Special Issue Information

Dear Colleagues,

The surgical treatment of maxillofacial pathologies cannot be separated from careful reconstructive planning. The head and neck area is the anatomical area of the body with the greatest aesthetic and functional value; therefore, the reconstructive phase is mandatory for the surgeon who treats pathologies in this region. Over the years, reconstructive techniques have evolved hand-in-hand with new technologies. From pedunculated flaps we moved to microvascular flaps and then to propeller flaps. Recently, the introduction of computer-assisted surgery (CAS) has revolutionized reconstructive techniques by offering the surgeon the possibility of planning the most suitable reconstruction for each individual case in advance.

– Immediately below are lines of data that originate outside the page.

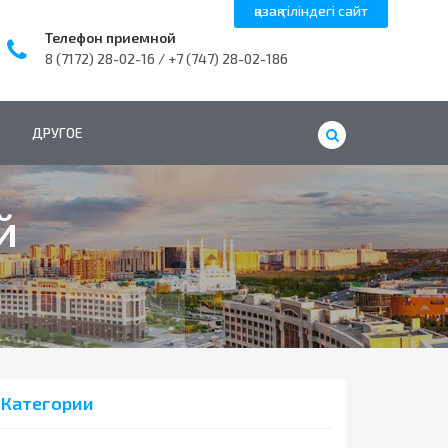
қазақ тіліндегі сайт
Телефон приемной
8 (7172) 28-02-16 / +7 (747) 28-02-186
ДРУГОЕ
й
Категории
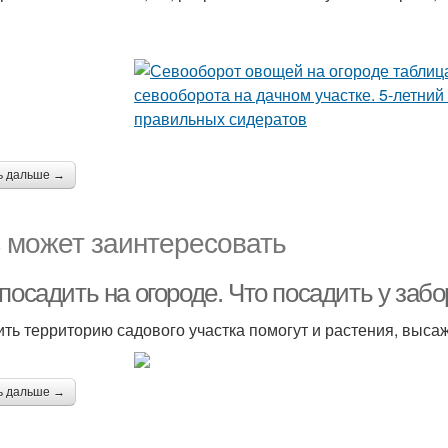
ь дальше →
 может заинтересовать
посадить на огороде. Что посадить у заб
ить территорию садового участка помогут и растения, выса
ь дальше →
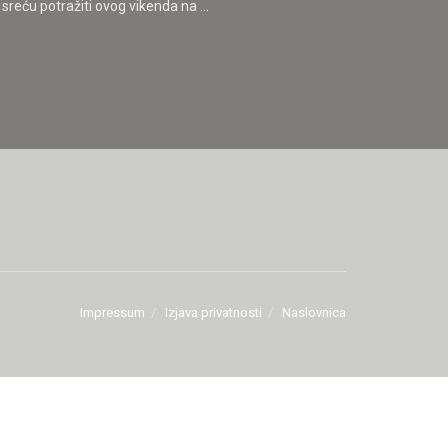
reću potražiti ovog vikenda na ...
Impressum
Izjava privatnosti
Naslovnica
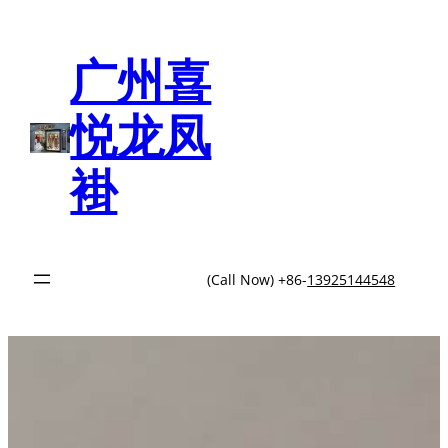
跳
至
内
广州喜
容
悦龙凤
褂
(Call Now) +86-
13925144548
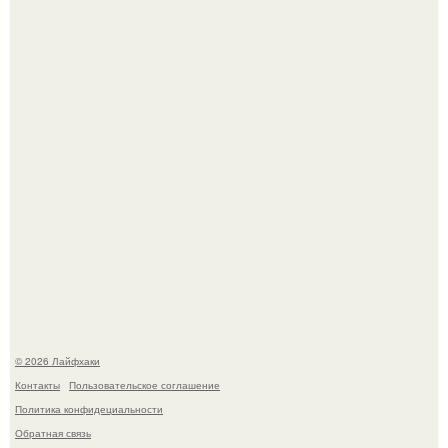
Ботва пожелтела, сосед уже достал вилы, и рука сама
тянется копать картошку.
Чем заболела груша и как ее лечить?
© 2026 Лайфхаки
Контакты
Пользовательское соглашение
Политика конфидециальности
Обратная связь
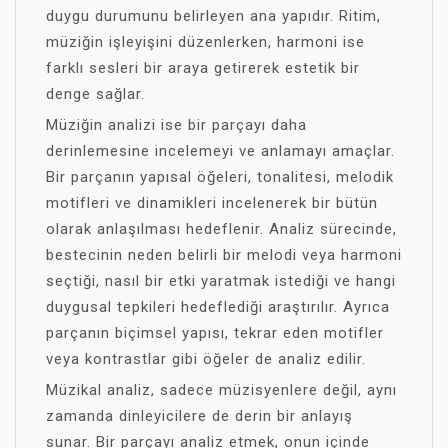
duygu durumunu belirleyen ana yapıdır. Ritim,
müziğin işleyişini düzenlerken, harmoni ise
farklı sesleri bir araya getirerek estetik bir
denge sağlar.
Müziğin analizi ise bir parçayı daha
derinlemesine incelemeyi ve anlamayı amaçlar.
Bir parçanın yapısal öğeleri, tonalitesi, melodik
motifleri ve dinamikleri incelenerek bir bütün
olarak anlaşılması hedeflenir. Analiz sürecinde,
bestecinin neden belirli bir melodi veya harmoni
seçtiği, nasıl bir etki yaratmak istediği ve hangi
duygusal tepkileri hedeflediği araştırılır. Ayrıca
parçanın biçimsel yapısı, tekrar eden motifler
veya kontrastlar gibi öğeler de analiz edilir.
Müzikal analiz, sadece müzisyenlere değil, aynı
zamanda dinleyicilere de derin bir anlayış
sunar. Bir parçayı analiz etmek, onun içinde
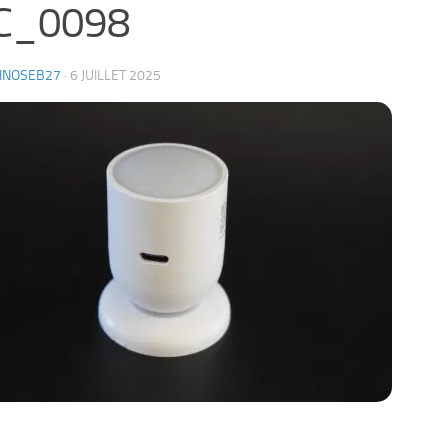
C_0098
HNOSEB27
·
6 JUILLET 2025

These new technologies will certainly influence the management of head and neck reconstruction over the next few years in regard to maximizing aesthetic and functional outcomes.

This Special Issue encourages researchers and clinicians to submit original research articles, technical notes, review articles and systematic reviews that address the current innovative reconstructive techniques in oral and maxillofacial surgery.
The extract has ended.